──────── Material shown ────────

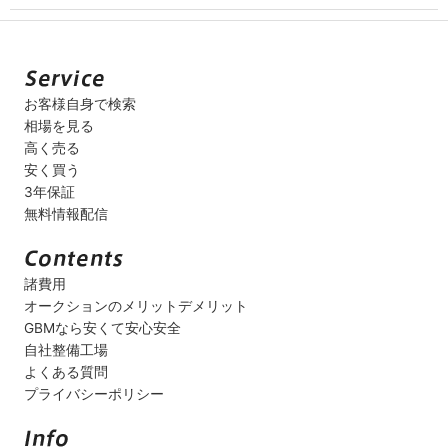
お客様自身で検索
相場を見る
高く売る
安く買う
3年保証
無料情報配信
諸費用
オークションのメリットデメリット
GBMなら安くて安心安全
自社整備工場
よくある質問
プライバシーポリシー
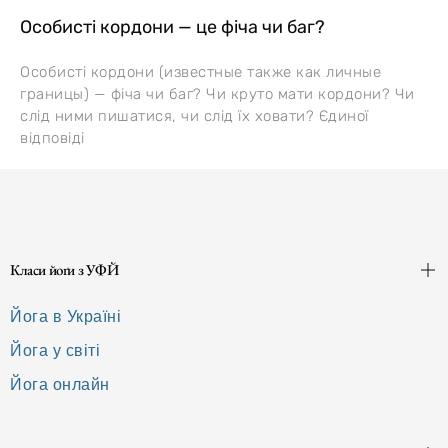
Особисті кордони — це фіча чи баг?
Особисті кордони (известные также как личные
границы) — фіча чи баг? Чи круто мати кордони? Чи
слід ними пишатися, чи слід їх ховати? Єдиної
відповіді
Класи йоґи з УФЙ
Йога в Україні
Йога у світі
Йога онлайн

────────

* _Prompt_
Show the lines where the word "кордони" appears in the entries.

* _Your solution_
Особисті кордони — це фіча чи баг?
Особисті кордони (известные также как личные
границы) — фіча чи баг? Чи круто мати кордони? Чи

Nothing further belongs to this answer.